▶ [EXERCISE DESCRIPTION]: Among the records below, find each line containing the word "Report" and copy it.

TASK INPUTS START

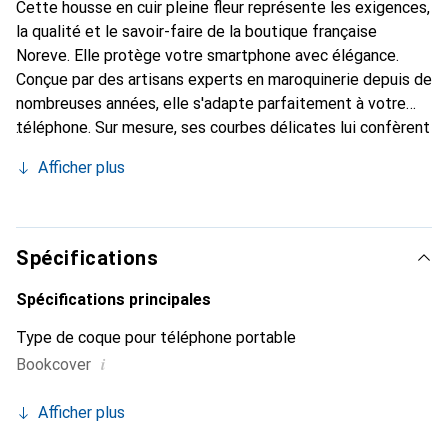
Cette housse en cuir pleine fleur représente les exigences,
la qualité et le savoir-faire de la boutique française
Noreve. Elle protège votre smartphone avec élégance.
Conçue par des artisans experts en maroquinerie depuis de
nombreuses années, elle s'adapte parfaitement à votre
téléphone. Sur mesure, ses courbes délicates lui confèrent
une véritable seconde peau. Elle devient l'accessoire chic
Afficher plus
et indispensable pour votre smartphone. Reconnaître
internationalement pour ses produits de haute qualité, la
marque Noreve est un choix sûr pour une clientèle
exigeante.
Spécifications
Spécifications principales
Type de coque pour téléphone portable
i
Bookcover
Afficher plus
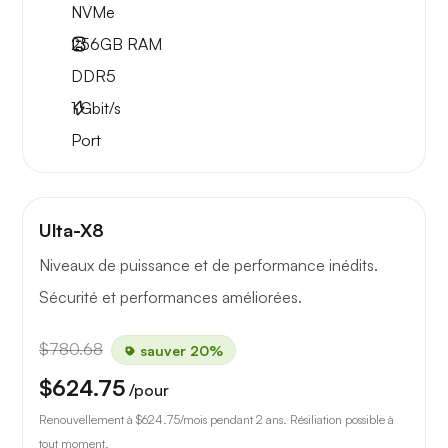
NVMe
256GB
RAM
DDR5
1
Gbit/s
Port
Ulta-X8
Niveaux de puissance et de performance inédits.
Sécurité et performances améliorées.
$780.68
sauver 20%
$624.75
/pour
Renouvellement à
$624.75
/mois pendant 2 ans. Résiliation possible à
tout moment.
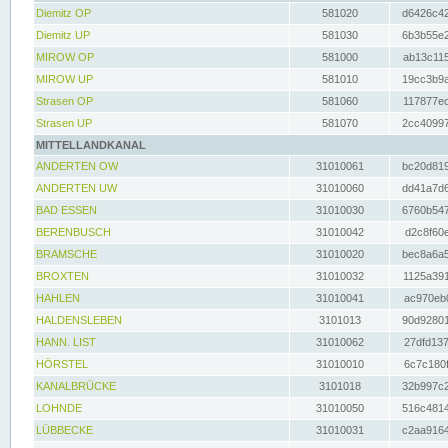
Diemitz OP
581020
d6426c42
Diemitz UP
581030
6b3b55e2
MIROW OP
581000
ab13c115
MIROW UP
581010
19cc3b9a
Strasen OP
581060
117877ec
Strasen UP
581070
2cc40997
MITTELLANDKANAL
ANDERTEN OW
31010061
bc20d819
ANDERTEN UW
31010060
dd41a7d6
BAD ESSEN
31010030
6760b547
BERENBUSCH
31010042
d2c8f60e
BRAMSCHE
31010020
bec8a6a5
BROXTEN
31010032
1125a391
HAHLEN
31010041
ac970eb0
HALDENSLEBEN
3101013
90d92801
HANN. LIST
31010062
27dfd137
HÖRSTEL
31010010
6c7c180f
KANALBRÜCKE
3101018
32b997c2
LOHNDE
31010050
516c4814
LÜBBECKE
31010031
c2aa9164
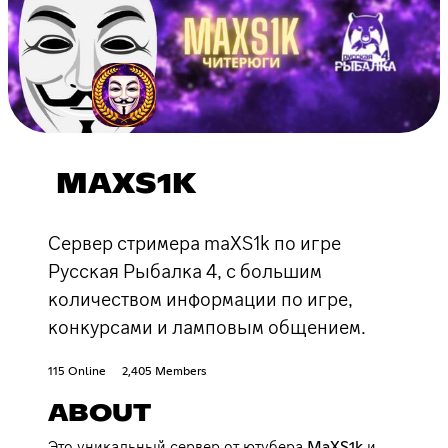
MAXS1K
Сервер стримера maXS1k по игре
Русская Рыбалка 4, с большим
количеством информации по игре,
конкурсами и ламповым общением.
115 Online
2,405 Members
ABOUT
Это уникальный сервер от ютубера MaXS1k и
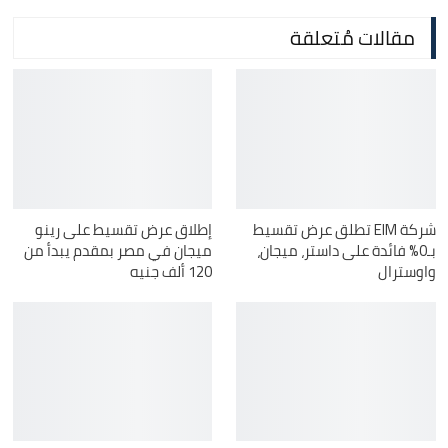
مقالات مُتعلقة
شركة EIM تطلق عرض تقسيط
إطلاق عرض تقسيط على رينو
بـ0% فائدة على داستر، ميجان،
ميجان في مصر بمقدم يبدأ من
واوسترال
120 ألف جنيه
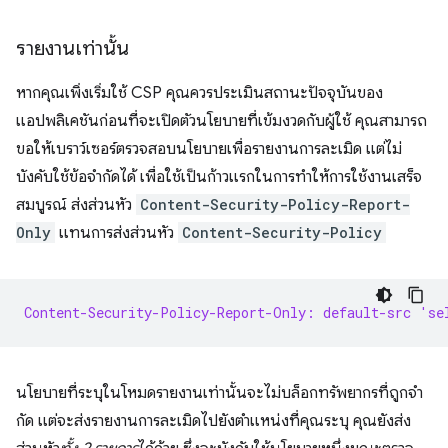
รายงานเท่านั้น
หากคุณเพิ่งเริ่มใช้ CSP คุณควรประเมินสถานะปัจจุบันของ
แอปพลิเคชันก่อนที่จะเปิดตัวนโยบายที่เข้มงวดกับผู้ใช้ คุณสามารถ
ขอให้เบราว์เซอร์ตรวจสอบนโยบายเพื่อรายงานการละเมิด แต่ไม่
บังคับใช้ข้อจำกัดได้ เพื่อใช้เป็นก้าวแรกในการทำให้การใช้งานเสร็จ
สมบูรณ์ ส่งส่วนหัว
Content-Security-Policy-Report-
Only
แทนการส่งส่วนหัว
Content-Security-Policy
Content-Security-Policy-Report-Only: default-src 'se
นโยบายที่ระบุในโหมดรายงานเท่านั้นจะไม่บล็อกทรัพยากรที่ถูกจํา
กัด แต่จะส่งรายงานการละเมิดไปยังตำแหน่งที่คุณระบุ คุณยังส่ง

TASK INPUTS END
TASK INPUTS START

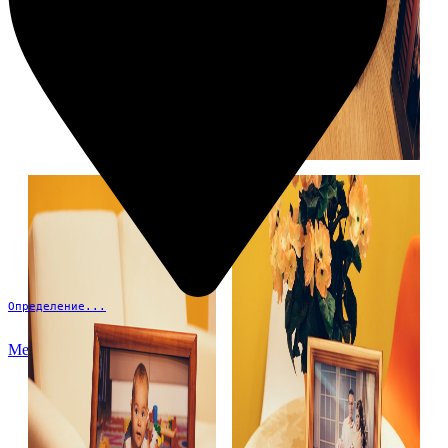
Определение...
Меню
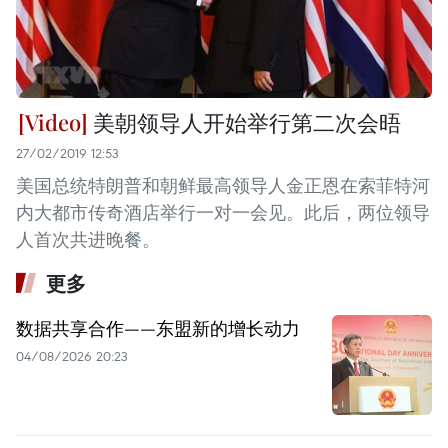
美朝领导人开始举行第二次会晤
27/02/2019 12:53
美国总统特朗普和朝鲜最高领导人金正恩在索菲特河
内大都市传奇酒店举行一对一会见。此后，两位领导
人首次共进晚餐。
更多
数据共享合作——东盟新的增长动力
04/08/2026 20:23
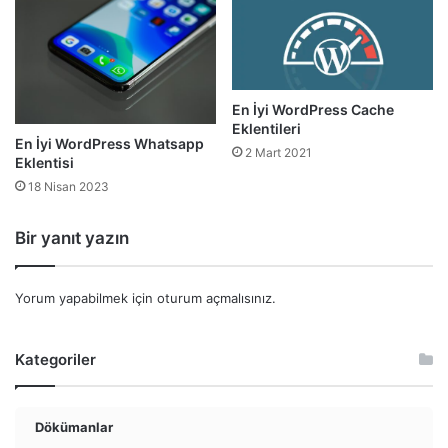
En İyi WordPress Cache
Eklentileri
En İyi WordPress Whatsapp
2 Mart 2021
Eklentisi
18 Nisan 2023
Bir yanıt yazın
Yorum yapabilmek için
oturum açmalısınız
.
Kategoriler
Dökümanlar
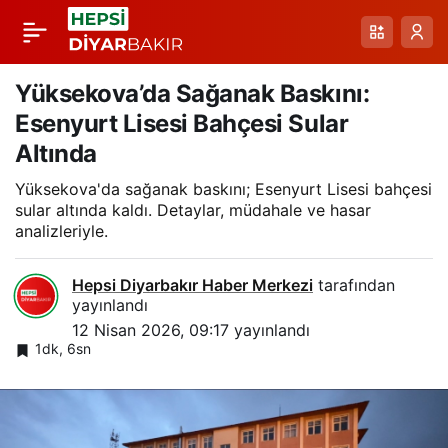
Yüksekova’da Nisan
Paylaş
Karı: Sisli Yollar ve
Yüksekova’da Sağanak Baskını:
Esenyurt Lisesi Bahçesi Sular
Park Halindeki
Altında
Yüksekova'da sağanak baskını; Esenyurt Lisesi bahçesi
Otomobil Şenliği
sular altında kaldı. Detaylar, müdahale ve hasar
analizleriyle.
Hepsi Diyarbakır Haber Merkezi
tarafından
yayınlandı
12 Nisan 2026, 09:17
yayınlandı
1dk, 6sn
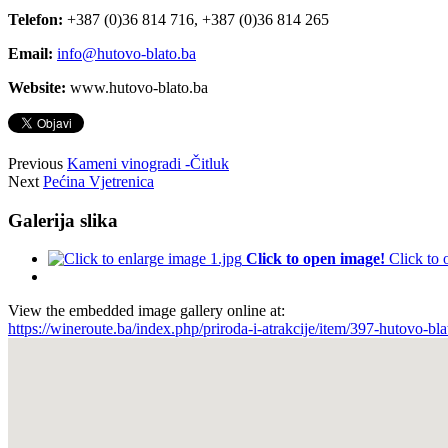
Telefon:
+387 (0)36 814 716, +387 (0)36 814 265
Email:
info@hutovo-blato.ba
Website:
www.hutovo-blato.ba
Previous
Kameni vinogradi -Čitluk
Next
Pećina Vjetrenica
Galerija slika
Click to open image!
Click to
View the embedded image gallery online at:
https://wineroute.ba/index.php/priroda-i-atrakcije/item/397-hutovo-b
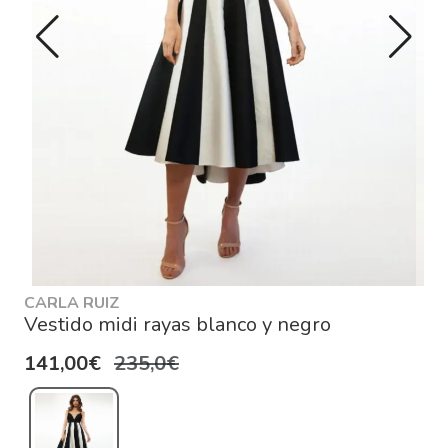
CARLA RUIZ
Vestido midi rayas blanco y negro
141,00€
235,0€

TASK INPUTS END
TASK INPUTS START

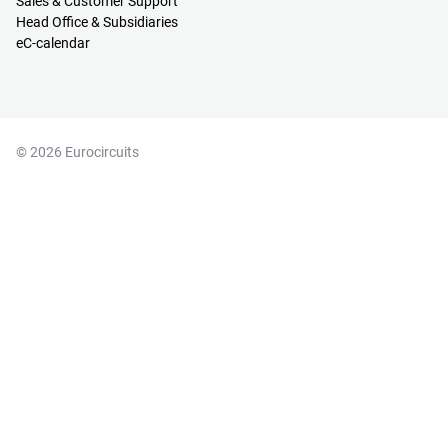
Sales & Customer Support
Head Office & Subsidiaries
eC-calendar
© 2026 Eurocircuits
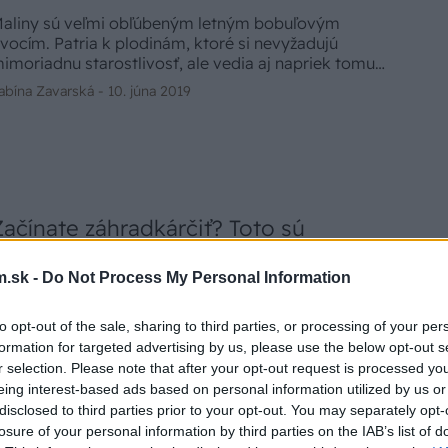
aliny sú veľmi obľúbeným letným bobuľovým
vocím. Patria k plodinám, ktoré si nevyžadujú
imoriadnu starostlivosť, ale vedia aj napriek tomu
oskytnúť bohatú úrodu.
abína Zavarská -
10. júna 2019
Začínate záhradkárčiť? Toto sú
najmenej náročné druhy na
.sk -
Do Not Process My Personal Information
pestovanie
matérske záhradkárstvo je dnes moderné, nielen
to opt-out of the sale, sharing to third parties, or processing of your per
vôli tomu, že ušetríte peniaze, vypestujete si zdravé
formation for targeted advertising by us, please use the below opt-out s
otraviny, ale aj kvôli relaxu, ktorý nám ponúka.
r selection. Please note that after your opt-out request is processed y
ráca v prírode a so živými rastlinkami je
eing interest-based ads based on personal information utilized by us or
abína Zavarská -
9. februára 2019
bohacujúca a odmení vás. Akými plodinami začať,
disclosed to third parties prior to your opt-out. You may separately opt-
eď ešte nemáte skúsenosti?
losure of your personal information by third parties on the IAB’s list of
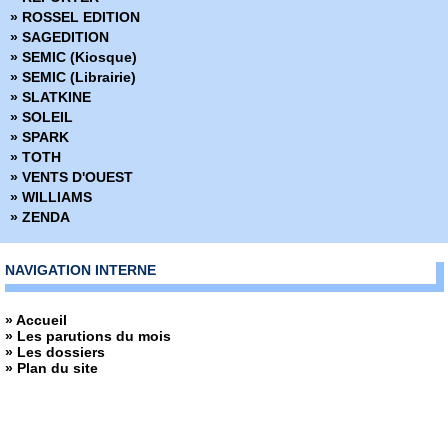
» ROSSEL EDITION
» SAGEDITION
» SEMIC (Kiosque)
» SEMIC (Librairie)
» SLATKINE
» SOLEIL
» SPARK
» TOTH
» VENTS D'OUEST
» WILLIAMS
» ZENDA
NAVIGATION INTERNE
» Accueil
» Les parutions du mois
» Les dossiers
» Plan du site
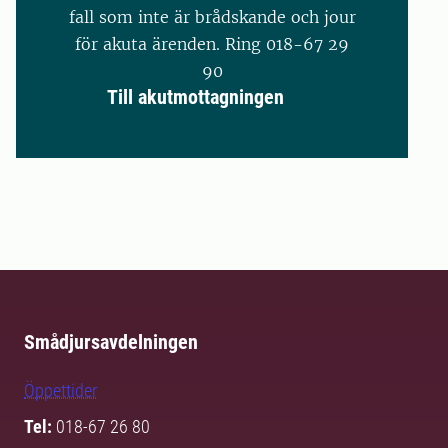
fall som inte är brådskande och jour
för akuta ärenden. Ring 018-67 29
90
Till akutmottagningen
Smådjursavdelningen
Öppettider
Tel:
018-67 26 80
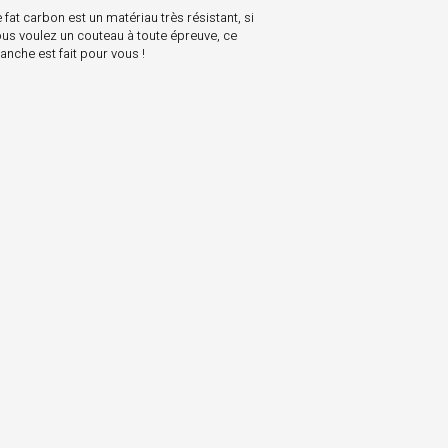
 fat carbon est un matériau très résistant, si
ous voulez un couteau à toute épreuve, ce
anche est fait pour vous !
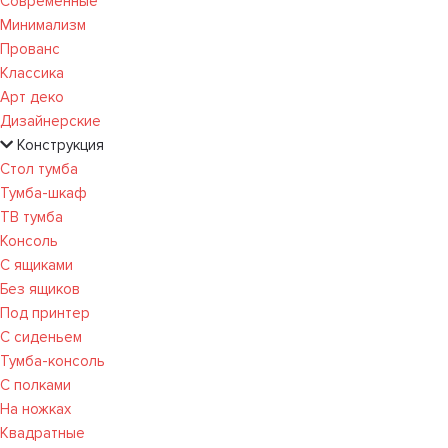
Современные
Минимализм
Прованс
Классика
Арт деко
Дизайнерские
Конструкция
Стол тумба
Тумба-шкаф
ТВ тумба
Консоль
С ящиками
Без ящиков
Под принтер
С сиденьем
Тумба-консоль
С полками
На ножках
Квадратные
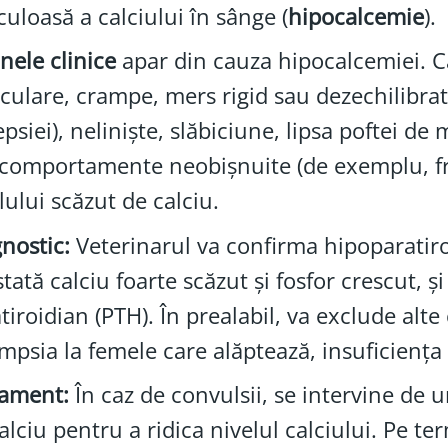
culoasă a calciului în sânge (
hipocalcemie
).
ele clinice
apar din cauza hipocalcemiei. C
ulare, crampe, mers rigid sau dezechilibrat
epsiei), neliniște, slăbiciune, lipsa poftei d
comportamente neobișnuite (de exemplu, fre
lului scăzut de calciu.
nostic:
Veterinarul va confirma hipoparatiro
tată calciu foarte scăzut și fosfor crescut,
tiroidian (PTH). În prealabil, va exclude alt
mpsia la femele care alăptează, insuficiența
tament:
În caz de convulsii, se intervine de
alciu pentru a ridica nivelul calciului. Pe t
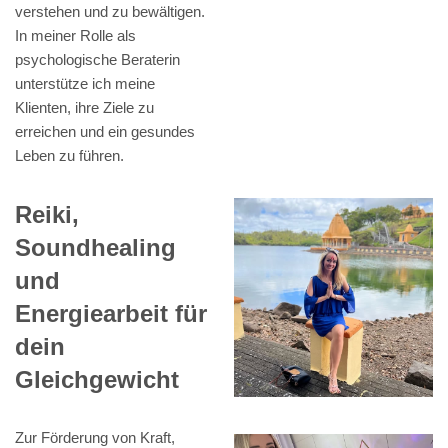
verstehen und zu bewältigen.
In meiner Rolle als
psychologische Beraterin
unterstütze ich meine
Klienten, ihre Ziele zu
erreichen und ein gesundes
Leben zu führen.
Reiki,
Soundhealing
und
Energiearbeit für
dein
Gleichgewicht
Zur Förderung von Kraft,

TASK INPUTS END

▶ [RESPONSE BELOW]:
Content-Security-Policy-Report-
Content-Security-Policy-Report-Only: default-src 'se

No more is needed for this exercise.